Adding functionality to the AI agent

A Squid AI Agent can take different actions based on prompts. This is achieved by designating a function with the @aiFunction decorator in the Squid backend, and then passing the function with your prompt as part of the options parameter.

For example, the following AI function creates a list of maintenance tasks created from the appliance manuals, and then writes the tasks to the built-in database using the logMaintenanceScheduleInternal() function:

backend/src/service/example-service.ts
  @aiFunction(
'If someone asks for a list of maintenance tasks, run this function. This function creates a maintenance task for a list of tasks. Pass each created task to this function. If the user asks how to complete a specific task, then do not run this function. !Important: if a user asks questions about **existing** tasks in the database, then do not run this function.',
[
{
name: 'task',
description: 'the task to complete',
type: 'string',
required: true,
},
{
name: 'interval',
description: 'the frequency or interval at which the task needs to be done',
type: 'string',
required: true,
},
{
name: 'appliance',
description:
'the appliance that requires the given maintenance. Provide the manufacturer name of the appliance, along with the type of appliance',
type: 'string',
required: true,
},
],
)
async createTaskItem(params: { task: string; interval: string; appliance: string }) {
const { task, interval, appliance } = params;
await this.logMaintenanceScheduleInternal({ task, interval, appliance, completed: false });
}

Notice that the @aiFunction decorator includes a parameter where you describe the purpose of the function. The AI agent uses this information to determine when to call the function.

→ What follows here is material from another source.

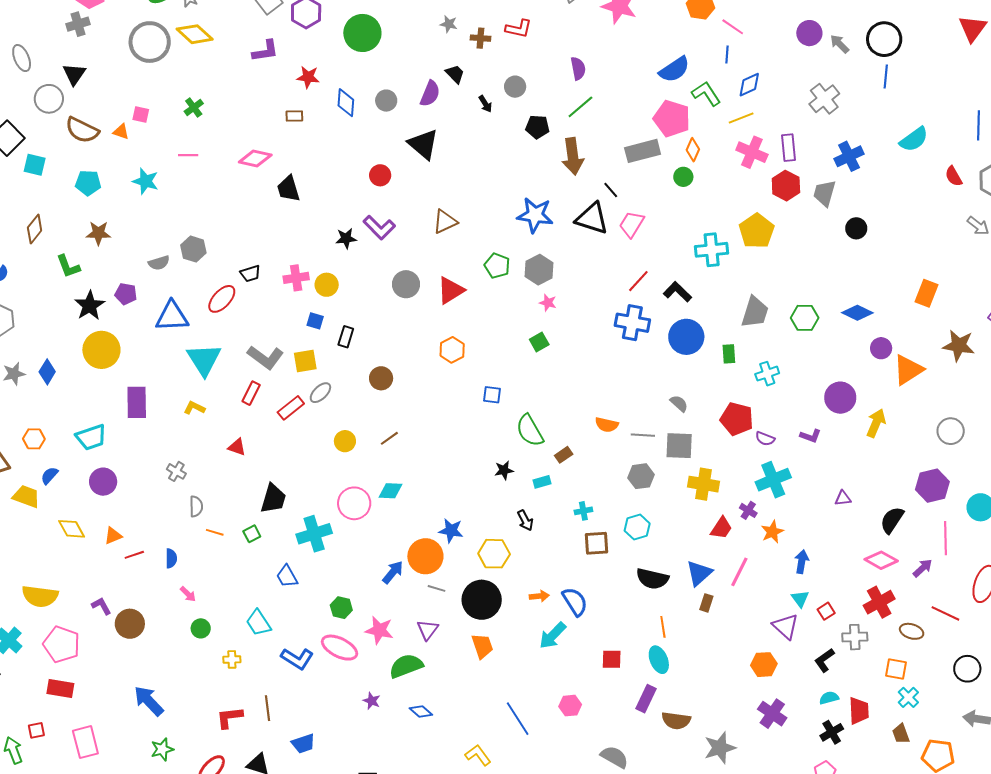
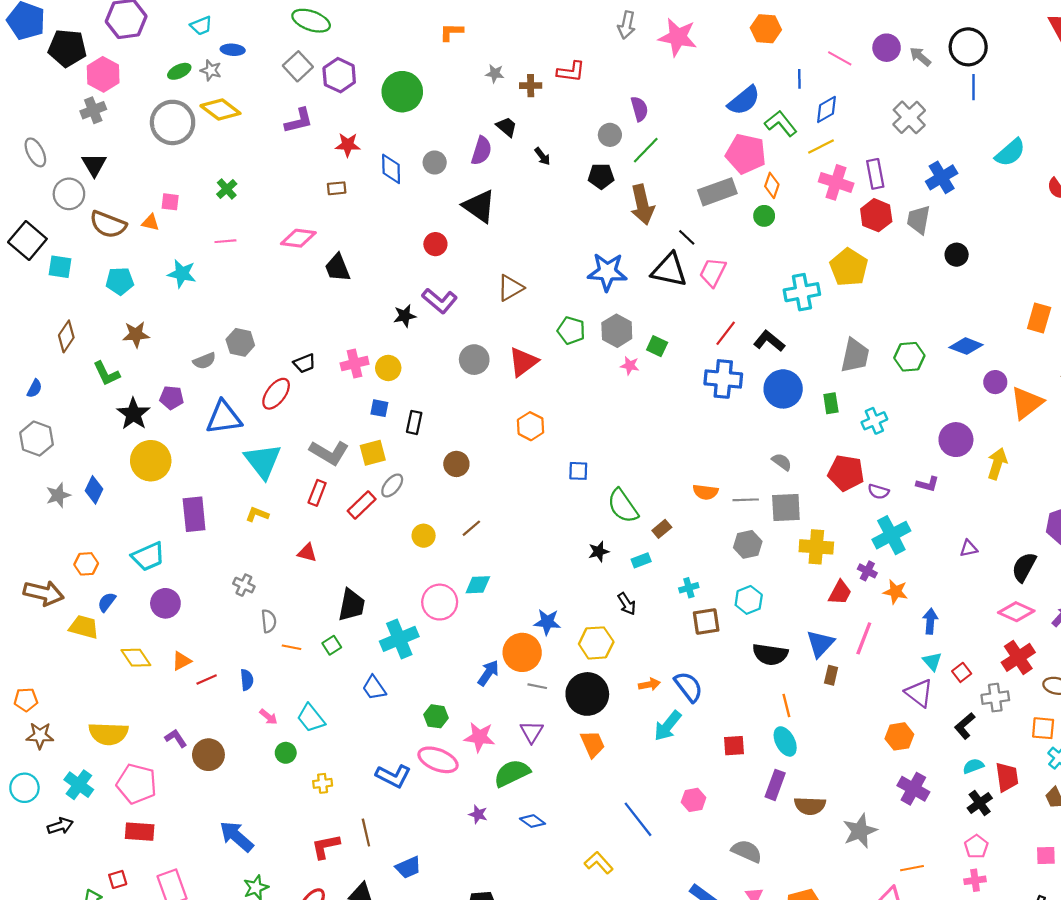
pink line: (733, 27) -> (840, 58), moved
gray circle: (515, 87) -> (610, 135), moved
green square: (539, 342) -> (657, 346), moved, turned -30
orange star: (772, 532) -> (896, 592), turned -30
cyan trapezoid: (258, 623) -> (311, 718), moved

A second AI function queries the database for information based on the prompt:

backend/src/service/example-service.ts
  @aiFunction(
" !Important: Call this function when a client prompt requests information about the **existing** tasks in their database. This function queries the database for tasks that meet the client's request. Include the exected query in your response",
[
{
name: 'prompt',
description: 'the request from the client',
type: 'string',
required: true,
},
],
)
async checkTasksAI(params: { prompt: string }): Promise<string> {
const { prompt } = params;
const response = await this.squid.ai().executeAiQuery('built_in_db', prompt);
return `${response.answer} \n ${response.executedQuery}`;
}

In the frontend, the functions are passed with each prompt using the following code:

frontend/src/components/HomeAI.tsx
chat(question, { functions: ['checkTasksAI', 'createTaskItem'] }); // Add functions in the second parameter

The AI agent then determines when to run a function depending on your prompt.

For more information on AI functions, view the AI functions documentation

Next steps

Congratulations! You added an AI agent to an application that can read documents an answer questions, write to a database based on the content of the documents, and read from the database based on the client prompt.